DESCRIPTION OF THE TASK: Should any entry hold a picture, omit that picture and copy the rest of the entry exactly.

(Extracted page text data)
= = =

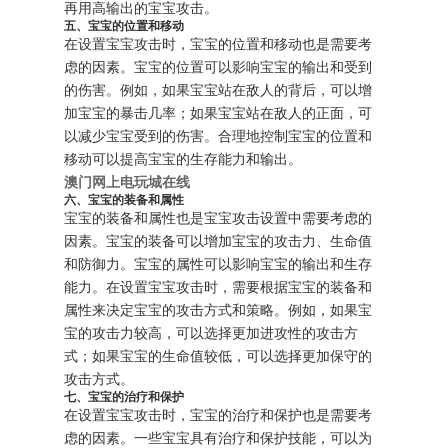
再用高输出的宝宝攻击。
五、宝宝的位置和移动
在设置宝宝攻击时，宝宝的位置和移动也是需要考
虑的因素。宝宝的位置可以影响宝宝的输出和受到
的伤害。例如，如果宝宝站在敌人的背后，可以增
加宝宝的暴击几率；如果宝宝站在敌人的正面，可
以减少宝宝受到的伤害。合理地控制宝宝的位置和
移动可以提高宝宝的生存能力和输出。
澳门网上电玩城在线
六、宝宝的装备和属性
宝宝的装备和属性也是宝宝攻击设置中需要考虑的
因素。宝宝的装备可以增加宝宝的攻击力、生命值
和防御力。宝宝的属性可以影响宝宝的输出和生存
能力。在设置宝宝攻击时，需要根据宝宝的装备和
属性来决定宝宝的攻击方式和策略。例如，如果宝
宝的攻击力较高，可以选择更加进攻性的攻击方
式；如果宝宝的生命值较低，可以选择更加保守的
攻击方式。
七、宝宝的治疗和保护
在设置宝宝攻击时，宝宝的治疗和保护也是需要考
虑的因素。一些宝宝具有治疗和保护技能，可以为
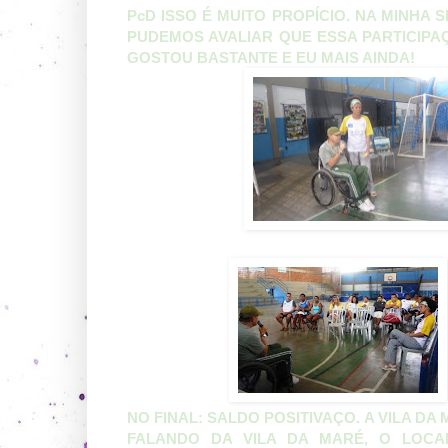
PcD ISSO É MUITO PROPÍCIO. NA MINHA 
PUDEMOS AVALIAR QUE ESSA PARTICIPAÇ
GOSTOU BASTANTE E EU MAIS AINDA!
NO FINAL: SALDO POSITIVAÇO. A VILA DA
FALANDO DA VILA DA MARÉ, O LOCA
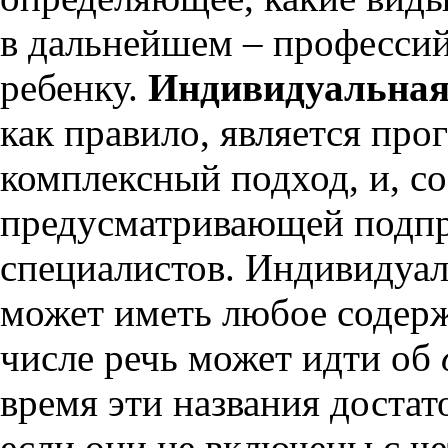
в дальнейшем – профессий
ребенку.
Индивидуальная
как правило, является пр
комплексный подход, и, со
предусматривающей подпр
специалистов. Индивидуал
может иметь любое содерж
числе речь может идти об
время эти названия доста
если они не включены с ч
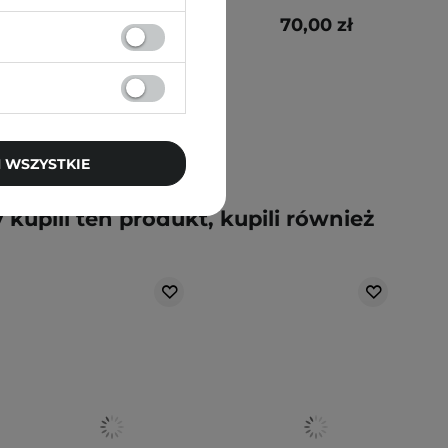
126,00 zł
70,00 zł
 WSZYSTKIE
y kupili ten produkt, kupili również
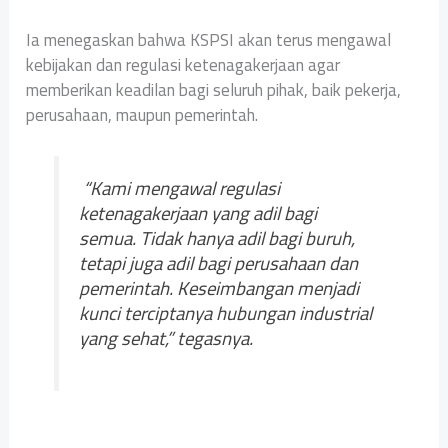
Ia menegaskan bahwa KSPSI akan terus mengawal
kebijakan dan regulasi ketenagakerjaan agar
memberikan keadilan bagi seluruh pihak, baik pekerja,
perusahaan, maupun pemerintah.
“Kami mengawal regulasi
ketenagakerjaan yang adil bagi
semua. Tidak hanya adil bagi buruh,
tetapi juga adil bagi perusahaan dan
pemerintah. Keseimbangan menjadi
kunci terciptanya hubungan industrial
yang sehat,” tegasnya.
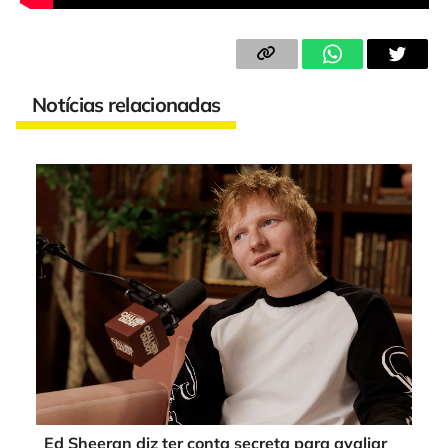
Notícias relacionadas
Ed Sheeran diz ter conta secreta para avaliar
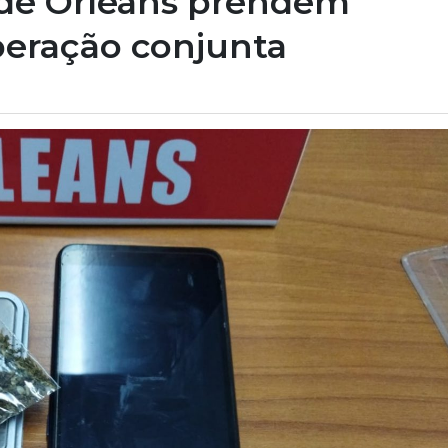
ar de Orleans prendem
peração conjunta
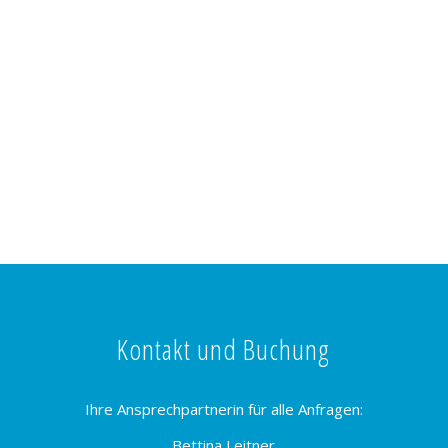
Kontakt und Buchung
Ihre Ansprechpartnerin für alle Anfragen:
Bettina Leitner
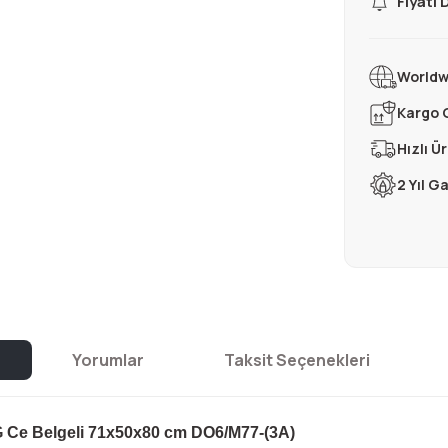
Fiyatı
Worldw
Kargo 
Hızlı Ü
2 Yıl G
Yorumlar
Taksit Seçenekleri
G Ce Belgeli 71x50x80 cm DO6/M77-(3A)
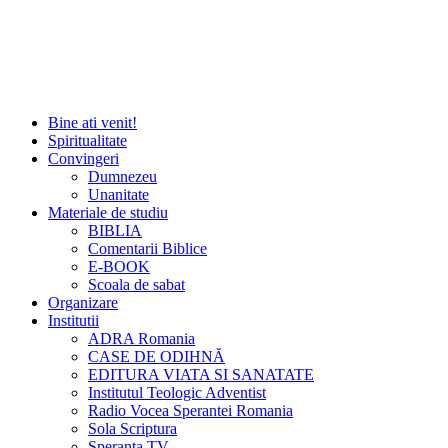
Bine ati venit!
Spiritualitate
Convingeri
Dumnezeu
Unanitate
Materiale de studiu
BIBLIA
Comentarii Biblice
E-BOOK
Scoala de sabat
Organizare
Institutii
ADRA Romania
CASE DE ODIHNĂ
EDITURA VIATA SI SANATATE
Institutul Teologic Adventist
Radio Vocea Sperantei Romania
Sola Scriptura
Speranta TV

= = =

EXERCISE ANSWER:
再用高输出的宝宝攻击。
五、宝宝的位置和移动
在设置宝宝攻击时，宝宝的位置和移动也是需要考
虑的因素。宝宝的位置可以影响宝宝的输出和受到
的伤害。例如，如果宝宝站在敌人的背后，可以增
加宝宝的暴击几率；如果宝宝站在敌人的正面，可
以减少宝宝受到的伤害。合理地控制宝宝的位置和
移动可以提高宝宝的生存能力和输出。
澳门网上电玩城在线
六、宝宝的装备和属性
宝宝的装备和属性也是宝宝攻击设置中需要考虑的
因素。宝宝的装备可以增加宝宝的攻击力、生命值
和防御力。宝宝的属性可以影响宝宝的输出和生存
能力。在设置宝宝攻击时，需要根据宝宝的装备和
属性来决定宝宝的攻击方式和策略。例如，如果宝
宝的攻击力较高，可以选择更加进攻性的攻击方
式；如果宝宝的生命值较低，可以选择更加保守的
攻击方式。
七、宝宝的治疗和保护
在设置宝宝攻击时，宝宝的治疗和保护也是需要考
虑的因素。一些宝宝具有治疗和保护技能，可以为
PcD ISSO É MUITO PROPÍCIO. NA MINHA 
PUDEMOS AVALIAR QUE ESSA PARTICIPAÇ
GOSTOU BASTANTE E EU MAIS AINDA!
NO FINAL: SALDO POSITIVAÇO. A VILA DA
FALANDO DA VILA DA MARÉ, O LOCA
в дальнейшем – профессий
ребенку.
Индивидуальная
как правило, является пр
комплексный подход, и, со
предусматривающей подпр
специалистов. Индивидуал
может иметь любое содерж
числе речь может идти об
время эти названия доста
если они не включены с ч
126,00 zł
70,00 zł
 WSZYSTKIE
y kupili ten produkt, kupili również
Ia menegaskan bahwa KSPSI akan terus mengawal
kebijakan dan regulasi ketenagakerjaan agar
memberikan keadilan bagi seluruh pihak, baik pekerja,
perusahaan, maupun pemerintah.
“Kami mengawal regulasi
ketenagakerjaan yang adil bagi
semua. Tidak hanya adil bagi buruh,
tetapi juga adil bagi perusahaan dan
pemerintah. Keseimbangan menjadi
kunci terciptanya hubungan industrial
yang sehat,” tegasnya.
Notícias relacionadas
Ed Sheeran diz ter conta secreta para avaliar
ar de Orleans prendem
peração conjunta
Kontakt und Buchung
Ihre Ansprechpartnerin für alle Anfragen:
Bettina Leitner
Fiyatı
Worldw
Kargo 
Hızlı Ü
2 Yıl G
Yorumlar
Taksit Seçenekleri
G Ce Belgeli 71x50x80 cm DO6/M77-(3A)
Bine ati venit!
Spiritualitate
Convingeri
Dumnezeu
Unanitate
Materiale de studiu
BIBLIA
Comentarii Biblice
E-BOOK
Scoala de sabat
Organizare
Institutii
ADRA Romania
CASE DE ODIHNĂ
EDITURA VIATA SI SANATATE
Institutul Teologic Adventist
Radio Vocea Sperantei Romania
Sola Scriptura
Speranta TV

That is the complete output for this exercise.